Pour avoir une idée de la richesse de la littérature chinoise, il suffit de dire que l’empereur Kian-Loung avait eu l’intention de faire imprimer un choix des meilleures productions, et cette collection devait s’élever à cent quatre-vingt mille, d’autres disent à six cent mille volumes. Le style des écrivains chinois, surtout celui des poètes, est plein de comparaisons et de métaphores ; c’est le caractère de toutes les littératures orientales. Ainsi, ils donnent au tigre le nom de roi des montagnes, et à l’hirondelle, celui de fille du ciel. L’aurore, c’est la blanche courrière ; la fourmi, le coursier noir ; le vin, un ami vermeil. Ils disent d’un bon versificateur que c’est un léopard en poésie, et d’une jolie femme que c’est une fleur qui parle. Outre leurs poésies, dont quelques-unes sont fort gracieuses, les (Chinois ont un grand nombre de contes et de nouvelles, charmants petits romans qui ne sont malheureusement connus que des savants. Mais ce mot de chinois a eu si longtemps en France une acception ridicule que des hommes d’esprit n’ont pu se résoudre à publier la traduction des romanciers chinois. Abel Rémusat l’avouait lui-même fort plaisamment, à l’époque où Walter-Scott nous faisait connaître les mœurs des clans écossais. « Me conseilleriez-vous, dit-il, de faire paraître un livre dont le titre serait Iu kiao li, et dont les deux héroïnes s’appelleraient Houng iu et Lou meng li ? Je craindrais que de pareils noms n’effrayassent d’abord les lecteurs des récits du maître d’école de Ganderclengs, Jédédiah Cleishbotham, et du capitaine Cuthbert Cluterbuck de Kennaquhair. » Ces préjugés ridicules contre la littérature chinoise disparaissent de jour en jour, et en vérité nous ne pourrons qu’y gagner.

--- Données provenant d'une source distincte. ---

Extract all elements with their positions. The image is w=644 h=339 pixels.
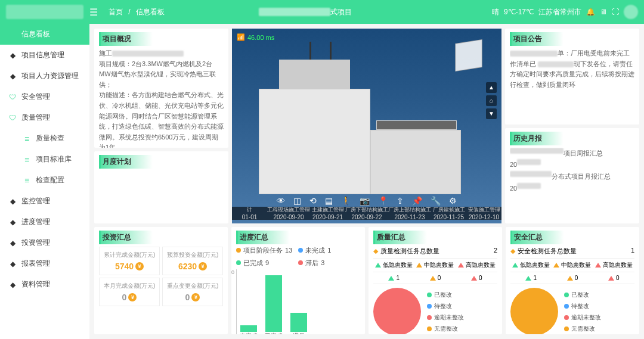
cube-icon[interactable]: ◫	[293, 196, 301, 206]
sidebar-item[interactable]: ◆项目信息管理	[0, 45, 89, 66]
invest-budget: 预算投资金额(万元) 6230¥	[162, 247, 223, 275]
diamond-icon: ◆	[8, 281, 17, 289]
project-overview-card: 项目概况 施工 项目规模：2台3.3MW燃气内燃机及2台MW烟气热水型溴化锂，实…	[94, 29, 228, 148]
tool-icon[interactable]: 🔧	[431, 196, 441, 206]
lines-icon: ≡	[23, 155, 31, 164]
announcement-card: 项目公告 单：厂用电受电前未完工作清单已 现下发各位，请责任方确定时间要求高质量…	[505, 29, 639, 125]
rotate-icon[interactable]: ⟲	[309, 196, 317, 206]
sidebar-item[interactable]: ◆监控管理	[0, 191, 89, 212]
viewer-toolbar: 👁 ◫ ⟲ ▤ 🚶 📷 📍 ⇪ 📌 🔧 ⚙	[277, 196, 457, 206]
breadcrumb-home[interactable]: 首页	[109, 8, 123, 16]
project-title: 式项目	[166, 7, 492, 17]
pin-icon[interactable]: 📍	[378, 196, 388, 206]
nav-down-icon[interactable]: ▼	[486, 108, 497, 119]
sidebar-item-label: 项目标准库	[36, 154, 72, 164]
diamond-icon: ◆	[8, 197, 17, 206]
diamond-icon: ◆	[8, 51, 17, 60]
card-title: 质量汇总	[373, 231, 427, 244]
blank-icon	[8, 30, 17, 39]
sidebar-item-label: 安全管理	[21, 92, 50, 102]
invest-change: 重点变更金额(万元) 0¥	[162, 278, 223, 306]
timeline[interactable]: 计01-01工程现场施工管理2020-09-20土建施工管理2020-09-21…	[232, 207, 501, 220]
share-icon[interactable]: ⇪	[397, 196, 404, 206]
sidebar-item[interactable]: ◆资料管理	[0, 274, 89, 295]
sidebar-item-label: 资料管理	[21, 279, 50, 290]
sidebar-item-label: 质量管理	[21, 113, 50, 123]
sidebar-item[interactable]: ≡质量检查	[0, 128, 89, 149]
sidebar: 信息看板◆项目信息管理◆项目人力资源管理🛡安全管理🛡质量管理≡质量检查≡项目标准…	[0, 24, 89, 339]
progress-barchart: 0246810 未完成已完成滞后	[236, 269, 360, 334]
monitor-icon[interactable]: 🖥	[600, 8, 607, 16]
breadcrumb-current: 信息看板	[136, 8, 165, 16]
card-title: 历史月报	[510, 132, 564, 145]
invest-total-done: 累计完成金额(万元) 5740¥	[99, 247, 160, 275]
latency-display: 📶46.00 ms	[237, 33, 274, 41]
fullscreen-icon[interactable]: ⛶	[612, 8, 619, 16]
card-title: 进度汇总	[236, 231, 290, 244]
diamond-icon: ◆	[8, 218, 17, 226]
sidebar-item-label: 报表管理	[21, 259, 50, 269]
sidebar-item[interactable]: 🛡质量管理	[0, 107, 89, 128]
monthly-plan-card: 月度计划	[94, 151, 228, 223]
gear-icon[interactable]: ⚙	[449, 196, 457, 206]
history-report-card: 历史月报 项目周报汇总 20 分布式项目月报汇总 20	[505, 128, 639, 224]
diamond-icon: ◆	[8, 72, 17, 80]
nav-home-icon[interactable]: ⌂	[486, 95, 497, 106]
layers-icon[interactable]: ▤	[325, 196, 333, 206]
sidebar-item-label: 项目人力资源管理	[21, 71, 79, 81]
progress-summary-card: 进度汇总 项目阶段任务 13 已完成 9 未完成 1 滞后 3 0246810 …	[231, 227, 365, 334]
diamond-icon: ◆	[8, 260, 17, 268]
sidebar-item-label: 项目信息管理	[21, 50, 64, 60]
eye-icon[interactable]: 👁	[277, 196, 285, 206]
sidebar-item[interactable]: ◆报表管理	[0, 253, 89, 274]
logo	[6, 5, 83, 19]
sidebar-item[interactable]: 🛡安全管理	[0, 86, 89, 107]
card-title: 月度计划	[99, 155, 153, 169]
bell-icon[interactable]: 🔔	[586, 8, 595, 16]
sidebar-item-label: 信息看板	[21, 29, 50, 39]
3d-viewer[interactable]: 📶46.00 ms ▲ ⌂ ▼ 👁 ◫ ⟲ ▤ 🚶 📷 📍 ⇪ 📌 🔧 ⚙	[232, 29, 501, 223]
sidebar-item[interactable]: ◆项目人力资源管理	[0, 66, 89, 86]
menu-toggle-icon[interactable]: ☰	[89, 7, 98, 18]
quality-pie	[373, 288, 421, 334]
safety-summary-card: 安全汇总 ◆安全检测任务总数量1 低隐患数量 中隐患数量 高隐患数量 1 0 0…	[506, 227, 639, 334]
nav-up-icon[interactable]: ▲	[486, 82, 497, 93]
weather-icon: 晴	[492, 7, 499, 17]
card-title: 项目概况	[99, 32, 153, 46]
marker-icon[interactable]: 📌	[412, 196, 422, 206]
breadcrumb-sep: /	[128, 8, 130, 16]
header-right: 晴 9℃-17℃ 江苏省常州市 🔔 🖥 ⛶	[492, 5, 638, 19]
camera-icon[interactable]: 📷	[360, 196, 370, 206]
sidebar-item[interactable]: ◆投资管理	[0, 232, 89, 253]
sidebar-item-label: 检查配置	[36, 175, 64, 185]
diamond-icon: ◆	[8, 239, 17, 247]
shield-icon: 🛡	[8, 114, 17, 122]
sidebar-item[interactable]: 信息看板	[0, 24, 89, 45]
walk-icon[interactable]: 🚶	[341, 196, 351, 206]
safety-pie	[510, 288, 558, 334]
shield-icon: 🛡	[8, 93, 17, 101]
location: 江苏省常州市	[538, 7, 581, 17]
sidebar-item-label: 监控管理	[21, 196, 50, 206]
card-title: 项目公告	[510, 32, 564, 46]
card-title: 投资汇总	[99, 231, 153, 244]
avatar[interactable]	[624, 5, 638, 19]
card-title: 安全汇总	[510, 231, 564, 244]
breadcrumb: 首页 / 信息看板	[107, 7, 166, 17]
temperature: 9℃-17℃	[504, 8, 534, 16]
lines-icon: ≡	[23, 135, 31, 143]
invest-month-done: 本月完成金额(万元) 0¥	[99, 278, 160, 306]
sidebar-item-label: 进度管理	[21, 217, 50, 227]
header: ☰ 首页 / 信息看板 式项目 晴 9℃-17℃ 江苏省常州市 🔔 🖥 ⛶	[0, 0, 644, 24]
sidebar-item[interactable]: ◆进度管理	[0, 212, 89, 232]
sidebar-item-label: 质量检查	[36, 133, 64, 144]
lines-icon: ≡	[23, 176, 31, 185]
sidebar-item-label: 投资管理	[21, 238, 50, 248]
sidebar-item[interactable]: ≡项目标准库	[0, 149, 89, 170]
invest-summary-card: 投资汇总 累计完成金额(万元) 5740¥ 预算投资金额(万元) 6230¥ 本…	[94, 227, 228, 334]
report-item[interactable]: 分布式项目月报汇总	[510, 171, 634, 183]
view-cube[interactable]	[455, 39, 482, 71]
quality-summary-card: 质量汇总 ◆质量检测任务总数量2 低隐患数量 中隐患数量 高隐患数量 1 0 0…	[369, 227, 502, 334]
sidebar-item[interactable]: ≡检查配置	[0, 170, 89, 191]
report-item[interactable]: 项目周报汇总	[510, 148, 634, 160]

Le théâtre de ce peuple est peu connu ; on sait seulement que les représentations dramatiques existent chez les Chinois depuis un temps immémorial. Ils n’ont jamais eu, ce semble, de théâtre public. Des troupes de comédiens, composées souvent d’enfanfs de douze à quinze ans, parcourent les provinces et vont jouer dans les maisons des grands seigneurs. Ces divertissements ont lieu pendant et après les repas. Le directeur présente à l’amphitryon une liste de pièces, parmi lesquelles on en choisit, une ; les acteurs la jouent aussitôt, et au milieu de la représentation ils font une quête parmi les convives. À l’exception des farces, les pièces sont en général historiques, mais elles n’ont point de régularité, ni d’intérêt, s’il faut s’en rapporter au témoignage de quelques voyageurs. Ce qu’il y a de plus curieux dans ces divertissements, ce sont les pantomimes, les exercices des danseurs, des équilibristes, des faiseurs de tours d’adresse, des montreurs d’animaux savants, qui sont beaucoup plus habiles que les nôtres. Quelques empereurs ont eu dans leurs palais jusqu’à dix mille femmes qui paraissaient dans des représentations théâtrales ; mais il ne paraît pas qu’en Chine le goût des spectacles ait jamais été poussé aussi loin qu’au Japon.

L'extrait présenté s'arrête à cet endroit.